While this study did not include separate groups for marijuana or nicotine, it compared two analyses that either adjusted for, or did not adjust for marijuana and nicotine use.

Several other studies have compared polysubstance abusers to individuals dependent on specific substances or attempted to parse out the effects of specific drugs in individuals with polysubstance abuse (see Table 2 subsections “Polysubstance” and “Alcohol”). One study comparing non-smokers with an SUD, smokers with an SUD, and smokers without an SUD found no difference in net score on the IGT by smoking status, but individuals with an SUD had lower net scores than individuals with no SUD (Businelle et al, 2008). Interestingly, this study contained many overlapping participants with a delay discounting study with the same lead author, and the lack of differences in IGT performance parallel the lack of delay discounting differences across groups. Studies have found no difference between individuals dependent on alcohol, cocaine or heroin and polysubstance users (Barry and Petry, 2008; Kornreich et al, 2013). In a large study comparing alcohol dependent individuals to controls, dependent individuals had lower scores than the controls, but covarying for marijuana, nicotine, and other substance use did not explain any additional variance in IGT score (Cantrell et al, 2008), indicating common covariance among substance use variables. Lastly, a study comparing MDMA polysubstance users to a polysubstance group that never used MDMA showed no difference in IGT score between the groups, although both groups showed lower scores relative to controls, and less evidence of shifting toward the advantageous decks across blocks (Hanson et al, 2008). Overall, these studies provide little evidence of an effect of polysubstance abuse on IGT scores relative to other substance abusing groups.

Only one study has shown differences between substance using groups, finding that methamphetamine users had lower net scores than alcohol users with a medium effect size (Gonzalez et al, 2007). However, the alcohol group did not differ significantly from controls despite having lower scores on average. Notably, the sample size of this study was relatively small, and the difference between alcohol and methamphetamine users contradicts a larger study showing no differences between users of these substances (van der Plas et al, 2009). Further, the lack of a difference between the alcohol group and controls contrasts the meta-analytic findings suggesting that alcohol dependence is associated with poorer performance than controls (Stephan et al, 2016). Thus, conclusions regarding differences between methamphetamine and alcohol users will require additional studies with larger sample sizes. Collectively, the IGT literature provides a much clearer picture than the delay discounting literature regarding differences between substance using groups.
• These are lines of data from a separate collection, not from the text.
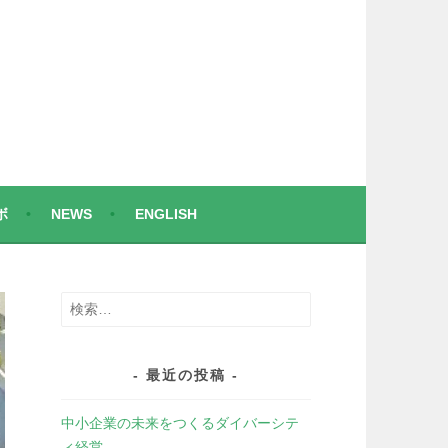
ボ
NEWS
ENGLISH
検
索:
最近の投稿
中小企業の未来をつくるダイバーシテ
ィ経営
Only one study reviewed here showed evidence of a difference between SUD groups, but the small sample size of the study raises the possibility that this is a false positive effect. The head-to-head comparisons using the IGT indicate that performance is similar across substance using groups. While formal meta-analyses were not conducted, the median effect size across the included studies was Cohen’s d = 0.33 (interquartile range 0.35; see Table 2). In contrast, the median effect size for case-control comparisons was Cohen’s d = 0.55 (interquartile range = 0.25, see Supplemental Table 2), suggesting that the substance using groups are more similar to each other than they are to non-substance abusing groups. However, with regards to differences between substance users and healthy controls, the IGT studies reviewed here were less consistent than their delay discounting counterparts, with multiple studies showing no statistically significant differences between cases and controls. Future studies should systematically review the broader IGT literature comparing cases to controls to address these heterogeneous findings.

These results expand on the delay discounting findings and suggests that similarities in decision-making across substance of abuse extends beyond choices regarding immediate versus delayed rewards into choices involving risk-taking preferences and the ability to learn contingencies. They may also suggest that the type of decision-making probed by the IGT, relative to delay discounting, has less variance with regard to substance use effects. For example, whereas six of the ten delay discounting studies showed at least some evidence of a difference between substance using groups, only one of the ten IGT studies found a difference. The mixed findings in the delay discounting literature may be a product of variable task design, as there is substantial heterogeneity across and within studies as to the duration of delay and the magnitude of rewards. The IGT, in contrast, employs the same contingencies and levels of riskiness across most studies. Alternatively, the discrepancy between the IGT and delay discounting literature may suggest that decision-making involving delayed rewards shows some sensitivity to drug of choice or SUD status, whereas decision-making on the IGT does not.

Discussion

In summary, and consistent with other recent reviews, we conclude that there is insufficient evidence to support the hypothesis that there are differences in decision-making patterns across substances of abuse. The reviewed literature shows that substance users have consistent differences relative to controls (see Supplemental Tables 1 and 2), but the differences between users of different substances were either substantially smaller or undetectable. Confidence in this conclusion should be tempered by the small number of comparisons and the paucity of studies designed to assess the contribution of psychiatric and substance use comorbidities. While many individuals with a SUD are polysubstance users (Yoon et al, 2015), most studies reviewed assumed that decision-making behavior resulted from the influence of a primary drug. In reality the confluence of a primary SUD, concurrent drug use, and other psychopathologies (Moody et al, 2016a; Petry, 2002) may jointly contribute to these effects. These factors should be more carefully addressed in future studies.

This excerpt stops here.